LAUSR

Solar energy utilization in buildings can significantly contribute to energy savings and enhance on-site energy production. However, excessive solar gains may lead to overheating, thereby increasing cooling demands. Accurate calculation of sunlit and shaded areas is essential for optimizing solar technologies and improving the precision of building energy simulations. This paper provides a review of the solar shading calculation methods used in building performance simulation (BPS) tools, focusing on the progression from basic trigonometric models to advanced techniques such as projection and clipping (PgC) and pixel counting (PxC). These advancements have improved the accuracy and efficiency of solar shading simulations, enhancing energy performance and occupant comfort.

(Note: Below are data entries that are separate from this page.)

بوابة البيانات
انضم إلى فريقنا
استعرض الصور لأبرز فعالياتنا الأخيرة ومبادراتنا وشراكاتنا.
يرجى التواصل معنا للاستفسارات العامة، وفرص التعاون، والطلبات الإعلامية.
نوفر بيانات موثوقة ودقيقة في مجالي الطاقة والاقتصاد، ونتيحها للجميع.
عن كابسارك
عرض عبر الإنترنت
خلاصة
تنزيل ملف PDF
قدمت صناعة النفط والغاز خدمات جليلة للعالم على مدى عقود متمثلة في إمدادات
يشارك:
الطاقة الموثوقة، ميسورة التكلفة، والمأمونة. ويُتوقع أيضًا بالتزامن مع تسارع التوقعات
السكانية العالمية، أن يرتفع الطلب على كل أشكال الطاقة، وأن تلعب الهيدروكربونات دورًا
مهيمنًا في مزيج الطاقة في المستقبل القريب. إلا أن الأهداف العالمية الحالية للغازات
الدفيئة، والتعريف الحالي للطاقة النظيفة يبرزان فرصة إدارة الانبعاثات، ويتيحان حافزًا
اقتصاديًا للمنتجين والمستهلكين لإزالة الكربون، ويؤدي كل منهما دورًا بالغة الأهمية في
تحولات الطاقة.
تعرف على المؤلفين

As building designs evolve and adaptive shading systems become more common, challenges remain in ensuring that these methods can handle complex geometries and dynamic solar exposure. The PxC method, leveraging modern GPUs and parallel computing, offers a solution by providing real-time high-resolution simulations, even for irregular, non-convex surfaces. This ability to handle continuous updates positions PxC as a key tool for next-generation building energy simulations, ensuring that shading systems can adjust to changing solar conditions. Future research could focus on integrating appropriate modeling approaches with AI technologies to enhance accuracy, reliability, and computational efficiency.